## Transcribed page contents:
- Opening Delimiter -
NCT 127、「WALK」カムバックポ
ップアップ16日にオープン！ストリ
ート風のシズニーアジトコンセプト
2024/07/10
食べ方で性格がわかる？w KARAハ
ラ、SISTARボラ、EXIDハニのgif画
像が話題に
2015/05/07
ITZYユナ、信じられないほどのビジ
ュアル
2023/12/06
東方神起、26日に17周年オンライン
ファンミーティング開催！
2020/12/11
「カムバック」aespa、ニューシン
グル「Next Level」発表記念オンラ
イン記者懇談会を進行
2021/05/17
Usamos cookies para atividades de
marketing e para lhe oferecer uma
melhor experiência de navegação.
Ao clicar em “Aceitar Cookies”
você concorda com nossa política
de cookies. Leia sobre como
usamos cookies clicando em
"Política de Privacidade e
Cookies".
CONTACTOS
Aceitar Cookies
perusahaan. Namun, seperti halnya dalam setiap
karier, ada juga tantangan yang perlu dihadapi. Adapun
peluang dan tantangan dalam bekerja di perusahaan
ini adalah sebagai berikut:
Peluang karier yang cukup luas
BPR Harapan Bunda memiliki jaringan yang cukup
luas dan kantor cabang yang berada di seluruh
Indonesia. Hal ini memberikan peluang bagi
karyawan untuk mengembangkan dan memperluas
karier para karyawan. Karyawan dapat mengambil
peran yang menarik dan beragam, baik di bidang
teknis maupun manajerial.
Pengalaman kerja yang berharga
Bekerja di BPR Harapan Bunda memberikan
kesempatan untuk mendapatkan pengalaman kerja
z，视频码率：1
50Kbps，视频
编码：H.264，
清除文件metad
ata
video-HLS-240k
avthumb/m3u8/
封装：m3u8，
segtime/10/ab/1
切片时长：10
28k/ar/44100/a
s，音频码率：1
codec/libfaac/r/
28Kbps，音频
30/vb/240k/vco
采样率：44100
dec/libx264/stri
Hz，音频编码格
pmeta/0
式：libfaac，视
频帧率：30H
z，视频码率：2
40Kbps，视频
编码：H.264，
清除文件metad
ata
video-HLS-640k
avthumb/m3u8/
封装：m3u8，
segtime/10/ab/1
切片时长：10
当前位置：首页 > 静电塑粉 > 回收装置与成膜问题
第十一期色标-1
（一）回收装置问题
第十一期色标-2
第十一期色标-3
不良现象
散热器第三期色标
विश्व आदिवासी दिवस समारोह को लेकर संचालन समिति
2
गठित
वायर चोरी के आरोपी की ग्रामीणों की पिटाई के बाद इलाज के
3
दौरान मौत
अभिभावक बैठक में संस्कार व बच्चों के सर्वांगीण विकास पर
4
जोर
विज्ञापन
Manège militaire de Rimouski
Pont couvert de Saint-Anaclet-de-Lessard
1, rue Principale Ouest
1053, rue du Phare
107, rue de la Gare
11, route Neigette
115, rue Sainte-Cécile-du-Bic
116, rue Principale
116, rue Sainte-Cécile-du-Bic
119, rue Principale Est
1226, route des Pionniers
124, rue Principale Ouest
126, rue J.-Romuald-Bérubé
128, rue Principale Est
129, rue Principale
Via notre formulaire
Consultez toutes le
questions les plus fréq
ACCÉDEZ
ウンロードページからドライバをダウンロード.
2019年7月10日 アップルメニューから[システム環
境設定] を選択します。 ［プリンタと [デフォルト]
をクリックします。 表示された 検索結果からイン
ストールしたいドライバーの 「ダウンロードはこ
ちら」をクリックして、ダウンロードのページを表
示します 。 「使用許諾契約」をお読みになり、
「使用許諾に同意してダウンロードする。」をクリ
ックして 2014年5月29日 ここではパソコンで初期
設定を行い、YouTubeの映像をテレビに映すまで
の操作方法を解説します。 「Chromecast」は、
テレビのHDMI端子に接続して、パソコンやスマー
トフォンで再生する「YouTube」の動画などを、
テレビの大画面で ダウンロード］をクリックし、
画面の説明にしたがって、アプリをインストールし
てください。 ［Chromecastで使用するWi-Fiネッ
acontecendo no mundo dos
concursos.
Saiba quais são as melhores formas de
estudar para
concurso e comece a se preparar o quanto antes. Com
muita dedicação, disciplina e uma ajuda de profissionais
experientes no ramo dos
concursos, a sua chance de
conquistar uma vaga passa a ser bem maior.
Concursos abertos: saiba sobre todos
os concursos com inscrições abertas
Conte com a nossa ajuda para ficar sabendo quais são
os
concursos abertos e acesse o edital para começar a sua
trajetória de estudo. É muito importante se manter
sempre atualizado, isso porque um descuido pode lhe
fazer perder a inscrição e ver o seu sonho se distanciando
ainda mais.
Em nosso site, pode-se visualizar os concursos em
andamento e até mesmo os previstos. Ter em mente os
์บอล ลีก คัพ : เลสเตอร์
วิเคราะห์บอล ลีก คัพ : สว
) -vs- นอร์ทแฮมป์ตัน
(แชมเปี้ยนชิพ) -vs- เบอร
- Closing Delimiter -
## Problem to solve:
Each entry above has to be transcribed exactly as it appears.

## Exercise answer:
NCT 127、「WALK」カムバックポ
ップアップ16日にオープン！ストリ
ート風のシズニーアジトコンセプト
2024/07/10
食べ方で性格がわかる？w KARAハ
ラ、SISTARボラ、EXIDハニのgif画
像が話題に
2015/05/07
ITZYユナ、信じられないほどのビジ
ュアル
2023/12/06
東方神起、26日に17周年オンライン
ファンミーティング開催！
2020/12/11
「カムバック」aespa、ニューシン
グル「Next Level」発表記念オンラ
イン記者懇談会を進行
2021/05/17
Usamos cookies para atividades de
marketing e para lhe oferecer uma
melhor experiência de navegação.
Ao clicar em “Aceitar Cookies”
você concorda com nossa política
de cookies. Leia sobre como
usamos cookies clicando em
"Política de Privacidade e
Cookies".
CONTACTOS
Aceitar Cookies
perusahaan. Namun, seperti halnya dalam setiap
karier, ada juga tantangan yang perlu dihadapi. Adapun
peluang dan tantangan dalam bekerja di perusahaan
ini adalah sebagai berikut:
Peluang karier yang cukup luas
BPR Harapan Bunda memiliki jaringan yang cukup
luas dan kantor cabang yang berada di seluruh
Indonesia. Hal ini memberikan peluang bagi
karyawan untuk mengembangkan dan memperluas
karier para karyawan. Karyawan dapat mengambil
peran yang menarik dan beragam, baik di bidang
teknis maupun manajerial.
Pengalaman kerja yang berharga
Bekerja di BPR Harapan Bunda memberikan
kesempatan untuk mendapatkan pengalaman kerja
z，视频码率：1
50Kbps，视频
编码：H.264，
清除文件metad
ata
video-HLS-240k
avthumb/m3u8/
封装：m3u8，
segtime/10/ab/1
切片时长：10
28k/ar/44100/a
s，音频码率：1
codec/libfaac/r/
28Kbps，音频
30/vb/240k/vco
采样率：44100
dec/libx264/stri
Hz，音频编码格
pmeta/0
式：libfaac，视
频帧率：30H
z，视频码率：2
40Kbps，视频
编码：H.264，
清除文件metad
ata
video-HLS-640k
avthumb/m3u8/
封装：m3u8，
segtime/10/ab/1
切片时长：10
当前位置：首页 > 静电塑粉 > 回收装置与成膜问题
第十一期色标-1
（一）回收装置问题
第十一期色标-2
第十一期色标-3
不良现象
散热器第三期色标
विश्व आदिवासी दिवस समारोह को लेकर संचालन समिति
2
गठित
वायर चोरी के आरोपी की ग्रामीणों की पिटाई के बाद इलाज के
3
दौरान मौत
अभिभावक बैठक में संस्कार व बच्चों के सर्वांगीण विकास पर
4
जोर
विज्ञापन
Manège militaire de Rimouski
Pont couvert de Saint-Anaclet-de-Lessard
1, rue Principale Ouest
1053, rue du Phare
107, rue de la Gare
11, route Neigette
115, rue Sainte-Cécile-du-Bic
116, rue Principale
116, rue Sainte-Cécile-du-Bic
119, rue Principale Est
1226, route des Pionniers
124, rue Principale Ouest
126, rue J.-Romuald-Bérubé
128, rue Principale Est
129, rue Principale
Via notre formulaire
Consultez toutes le
questions les plus fréq
ACCÉDEZ
ウンロードページからドライバをダウンロード.
2019年7月10日 アップルメニューから[システム環
境設定] を選択します。 ［プリンタと [デフォルト]
をクリックします。 表示された 検索結果からイン
ストールしたいドライバーの 「ダウンロードはこ
ちら」をクリックして、ダウンロードのページを表
示します 。 「使用許諾契約」をお読みになり、
「使用許諾に同意してダウンロードする。」をクリ
ックして 2014年5月29日 ここではパソコンで初期
設定を行い、YouTubeの映像をテレビに映すまで
の操作方法を解説します。 「Chromecast」は、
テレビのHDMI端子に接続して、パソコンやスマー
トフォンで再生する「YouTube」の動画などを、
テレビの大画面で ダウンロード］をクリックし、
画面の説明にしたがって、アプリをインストールし
てください。 ［Chromecastで使用するWi-Fiネッ
acontecendo no mundo dos
concursos.
Saiba quais são as melhores formas de
estudar para
concurso e comece a se preparar o quanto antes. Com
muita dedicação, disciplina e uma ajuda de profissionais
experientes no ramo dos
concursos, a sua chance de
conquistar uma vaga passa a ser bem maior.
Concursos abertos: saiba sobre todos
os concursos com inscrições abertas
Conte com a nossa ajuda para ficar sabendo quais são
os
concursos abertos e acesse o edital para começar a sua
trajetória de estudo. É muito importante se manter
sempre atualizado, isso porque um descuido pode lhe
fazer perder a inscrição e ver o seu sonho se distanciando
ainda mais.
Em nosso site, pode-se visualizar os concursos em
andamento e até mesmo os previstos. Ter em mente os
์บอล ลีก คัพ : เลสเตอร์
วิเคราะห์บอล ลีก คัพ : สว
) -vs- นอร์ทแฮมป์ตัน
(แชมเปี้ยนชิพ) -vs- เบอร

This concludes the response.